Sliding window connectivity

Description

Computes connectivity matrices over sliding time windows.

Usage

slidingWindowConnectivity(
  x,
  window_size = 256L,
  step = 64L,
  method = c("correlation", "coherence", "plv"),
  ...
)

Arguments

x

A PhysioExperiment object.
window_size

Window size in samples.
step

Step size in samples.
method

Connectivity method: "correlation", "coherence", or "plv".
...

Additional arguments passed to connectivity function.

Value

A list with time-varying connectivity matrices.

Examples

set.seed(123)
pe <- PhysioExperiment(
  assays = list(raw = matrix(rnorm(1000 * 4), nrow = 1000, ncol = 4)),
  samplingRate = 100
)
dyn_conn <- slidingWindowConnectivity(pe, window_size = 200, step = 50)

Compute small-worldness

Description

Calculates the small-world coefficient (sigma) of a network.

Usage

smallWorldness(adjacency, n_rand = 100, n_cores = NULL)

Arguments

adjacency

An adjacency matrix.
n_rand

Number of random networks for comparison.
n_cores

Number of cores for parallel processing. Default NULL uses sequential processing.

Value

A list with small-worldness metrics.

Examples

# Create a small-world-like network
set.seed(123)
n <- 20
adj <- matrix(0, n, n)
for (i in 1:n) {
  adj[i, ((i) %% n) + 1] <- 1
  adj[i, ((i + 1) %% n) + 1] <- 1
}
adj <- adj + t(adj)
adj[adj > 0] <- 1
# Add some random long-range connections
adj[sample(which(adj == 0 & row(adj) < col(adj)), 5)] <- 1
adj <- adj + t(adj)
adj[adj > 0] <- 1
diag(adj) <- 0
sw <- smallWorldness(adj, n_rand = 10)

Spectral clustering of network nodes

Description

Performs spectral clustering on the network.

Usage

spectralClustering(adjacency, n_clusters = 2, normalized = TRUE)

Arguments

adjacency

An adjacency matrix.
n_clusters

Number of clusters.
normalized

If TRUE, uses normalized Laplacian.

Value

A list with cluster assignments and spectral embedding.

Examples

# Create block-structured network
adj <- matrix(0, 6, 6)
adj[1:3, 1:3] <- 1
adj[4:6, 4:6] <- 1
adj[3, 4] <- adj[4, 3] <- 0.5
diag(adj) <- 0
clusters <- spectralClustering(adj, n_clusters = 2)
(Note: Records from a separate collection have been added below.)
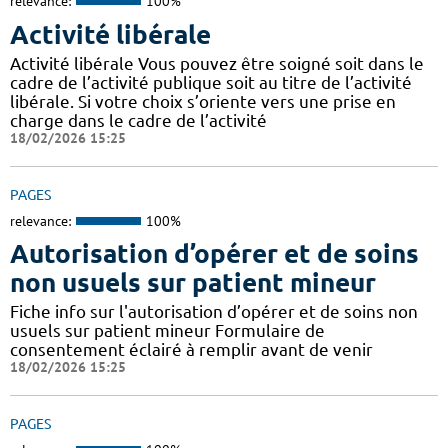
relevance:
100%
Activité libérale
Activité libérale Vous pouvez être soigné soit dans le
cadre de l’activité publique soit au titre de l’activité
libérale. Si votre choix s’oriente vers une prise en
charge dans le cadre de l’activité
18/02/2026 15:25
PAGES
relevance:
100%
Autorisation d’opérer et de soins
non usuels sur patient mineur
Fiche info sur l'autorisation d’opérer et de soins non
usuels sur patient mineur Formulaire de
consentement éclairé à remplir avant de venir
18/02/2026 15:25
PAGES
Spectral decomposition of graph Laplacian

Description

Computes eigenvalues and eigenvectors of the graph Laplacian.

Usage

spectralDecomposition(adjacency, normalized = TRUE, n_components = NULL)

Arguments

adjacency

An adjacency matrix.
normalized

If TRUE, uses normalized Laplacian.
n_components

Number of components to return. If NULL, returns all.

Value

A list with eigenvalues and eigenvectors.

Examples

adj <- matrix(c(0, 1, 1, 1, 0, 1, 1, 1, 0), 3, 3)
spec <- spectralDecomposition(adj)

Time-Frequency Analysis for PhysioExperiment

Description

Functions for time-frequency analysis including wavelet transforms, spectrograms, and band power extraction. Compute spectrogram (Short-Time Fourier Transform)

Usage

spectrogram(
  x,
  window_size = 256L,
  overlap = 0.5,
  window_type = c("hanning", "hamming", "blackman", "rectangular"),
  channel = 1L,
  sample = 1L
)

Arguments

x

A PhysioExperiment object.
window_size

Window size in samples.
overlap

Overlap between windows (0-1).
window_type

Window function: "hanning", "hamming", "blackman", or "rectangular".
channel

Channel index to analyze.
sample

Sample index (for 3D data).

Details

Computes the spectrogram using STFT.

Value

A list containing:

  • power: Power spectrogram matrix (frequency x time)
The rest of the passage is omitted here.